Revoking permissionsRevoking permissions

SQL
Terraform
  1. Connect to the db1 database under the database owner account.

  2. Revoke the relevant access permissions from user2.

    Examples:

    1. Revoke all privileges for tables in the myschema schema:

      REVOKE ALL PRIVILEGES ON ALL TABLES IN SCHEMA myschema FROM user2;
      
    2. Revoke access for the Products table in the default public schema:

      REVOKE SELECT ON public.Products FROM user2;
      
    3. Revoke access to all tables in myschema:

      REVOKE SELECT ON ALL TABLES IN SCHEMA myschema FROM user2;
      
    4. Revoke access for objects in the myschema schema:

      REVOKE USAGE ON SCHEMA myschema FROM user2;
      
  1. Open the Terraform configuration file you used to grant privileges.

  2. In the postgresql_grant section, remove the privilege you want to revoke from the privileges parameter.

    To revoke all privileges, leave the privileges array empty or completely remove the postgresql_grant resource.

    resource "postgresql_grant" "readonly_tables" {
      database          = yandex_mdb_postgresql_database.db1.name
      role              = yandex_mdb_postgresql_user.user2.name
      object_type       = "table"
      privileges        = []
      schema            = "public"
    }
    
  3. Make sure the settings are correct.

    1. In the command line, navigate to the directory that contains the current Terraform configuration files defining the infrastructure.

    2. Run this command:

      terraform validate
      

      Terraform will show any errors found in your configuration files.
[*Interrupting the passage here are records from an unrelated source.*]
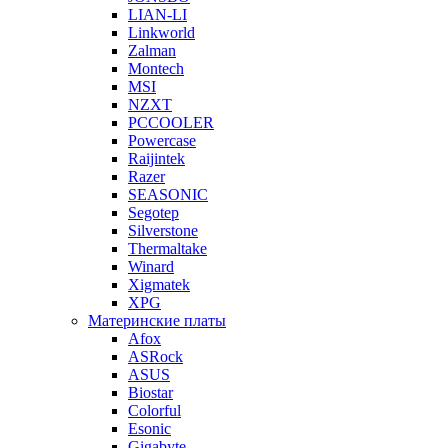
LIAN-LI
Linkworld
Zalman
Montech
MSI
NZXT
PCCOOLER
Powercase
Raijintek
Razer
SEASONIC
Segotep
Silverstone
Thermaltake
Winard
Xigmatek
XPG
Материнские платы
Afox
ASRock
ASUS
Biostar
Colorful
Esonic
Gigabyte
  4. Confirm updating the resources.

    1. Run this command to view the planned changes:

      terraform plan
      

      If you described the configuration correctly, the terminal will display a list of the resources to update and their parameters. This is a verification step that does not apply changes to your resources.

    2. If everything looks correct, apply the changes:

      1. Run this command:

        terraform apply
        
      2. Confirm updating the resources.

      3. Wait for the operation to complete.